July 2024 – Federal prosecutors in New York serve Adams grand jury subpoenas as part of what sources tell ABC News is an ongoing corruption investigation involving whether his campaign sought illegal donations from Turkey in exchange for pressuring the fire department to rush an inspection of the new Turkish consulate in New York City. The subpoenas seek communications and documents from the mayor, according to sources. In an interview with ABC New York station WABC, Adams says, “Like previous administrations that have gone through subpoenas, you participate and cooperate. You see a subpoena, and you respond. At the end of the day, it will show there is no criminality here.”
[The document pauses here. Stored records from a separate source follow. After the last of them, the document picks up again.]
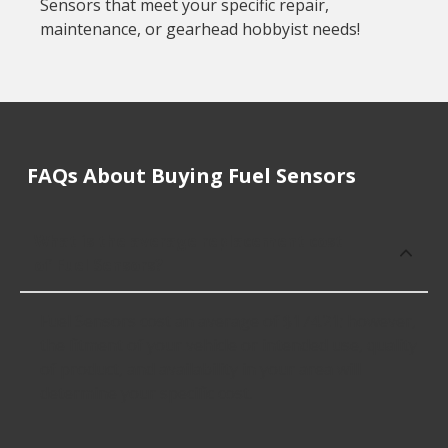
Sensors that meet your specific repair,
maintenance, or gearhead hobbyist needs!
FAQs About Buying Fuel Sensors
What is the average replacement cost
of Fuel Sensors?
Fuel Sensors cost an average of $174.21; however,
the fitment of your vehicle or intended use, quality
of product, and availability in your area will
determine your specific cost.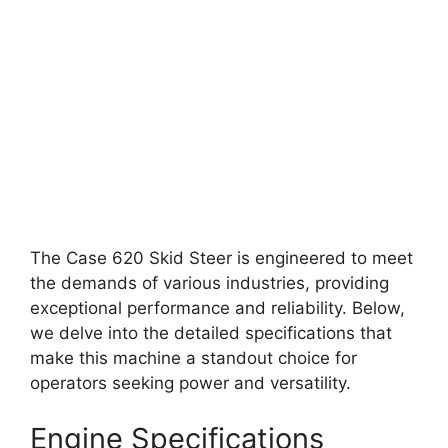
The Case 620 Skid Steer is engineered to meet
the demands of various industries, providing
exceptional performance and reliability. Below,
we delve into the detailed specifications that
make this machine a standout choice for
operators seeking power and versatility.
Engine Specifications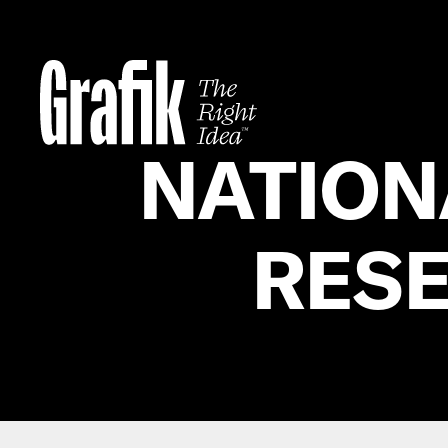
Skip
to
content
NATION
RESE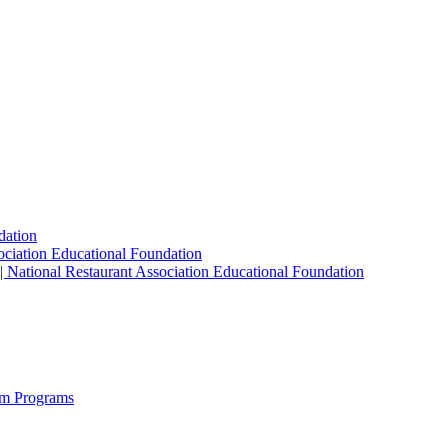
dation
sociation Educational Foundation
| National Restaurant Association Educational Foundation
sm Programs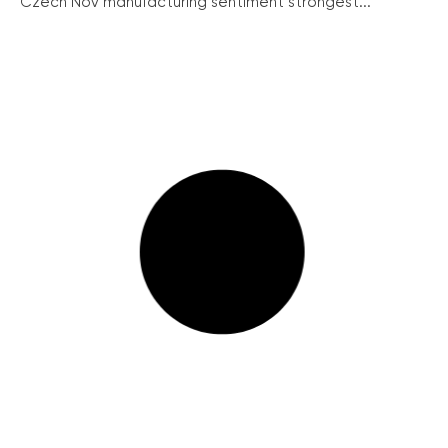
Czech Nov manufacturing sentiment strongest...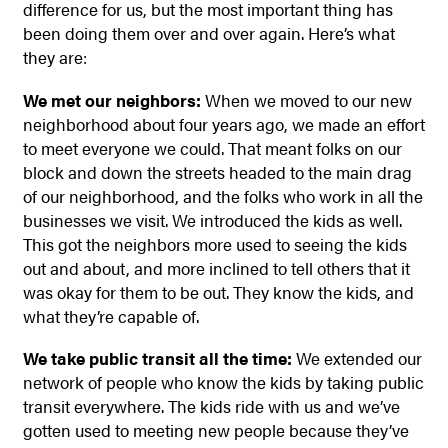
difference for us, but the most important thing has
been doing them over and over again. Here’s what
they are:
We met our neighbors:
When we moved to our new
neighborhood about four years ago, we made an effort
to meet everyone we could. That meant folks on our
block and down the streets headed to the main drag
of our neighborhood, and the folks who work in all the
businesses we visit. We introduced the kids as well.
This got the neighbors more used to seeing the kids
out and about, and more inclined to tell others that it
was okay for them to be out. They know the kids, and
what they’re capable of.
We take public transit all the time:
We extended our
network of people who know the kids by taking public
transit everywhere. The kids ride with us and we’ve
gotten used to meeting new people because they’ve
Sept. 4, 2024 – The FBI conducts searches at the homes of two of Adams’ closest aids. Federal agents search the upper Manhattan home of First Deputy Mayor Sheena Wright, who is engaged to Schools Chancellor David Banks. Agents also search the Hollis, Queens, home of Deputy Mayor for Public Safety Phil Banks. The FBI seized evidence, including electronics, as part of the searches, sources told ABC News. David and Phil Banks are brothers and both have known Adams for years.
Sept. 5, 2024 – ABC News reports that federal investigators subpoenaed the cell phones of four high-ranking New York Police Department officials, including NYPD Commissioner Caban. The subpoenas are part of the same investigation that sent the FBI to search the homes of Deputy Mayors Wright and Banks, sources told ABC News. Tim Pearson, a close adviser to Adams, also receives a subpoena for his cell phone, sources said. The subpoenas, according to sources, are connected to an undisclosed investigation separate from one into whether Adams allegedly accepted illegal donations from Turkey in exchange for official favors.
Sept. 10, 2024 – Adams declines to say at a news conference if he remains confident in Police Commissioner Caban amid news reports claiming Caban is under pressure to resign. When asked if he was confident in Caban’s leadership, Adams says, “I have the utmost confidence in the New York City Police Department.”
Sept. 12, 2024 — Commissioner Caban resigns. His attorneys, Russell Capone and Rebekah Donaleski, release a statement saying they have been informed that Caban is “not a target of any investigation being conducted by the Southern District of New York” and that he “expects to cooperate fully with the government.” Caban says in a statement, “My complete focus must be on the NYPD — the Department I profoundly honor and have dedicated my career to serving. However, the noise around recent developments has made that impossible and has hindered the important work our city requires. I have therefore decided it is in the best interest of the Department that I resign as Commissioner.”
Adams confirms he accepts Caban’s resignation and announces he has appointed former FBI agent and former New York Homeland Security Director Tom Donlon as interim commissioner. “I respect his decision and I wish him well,” the mayor says of Caban. “Commissioner Caban dedicated his life to making our city safe, and we saw a drop in crime for the 13 of the 14 months that he served as commissioner.”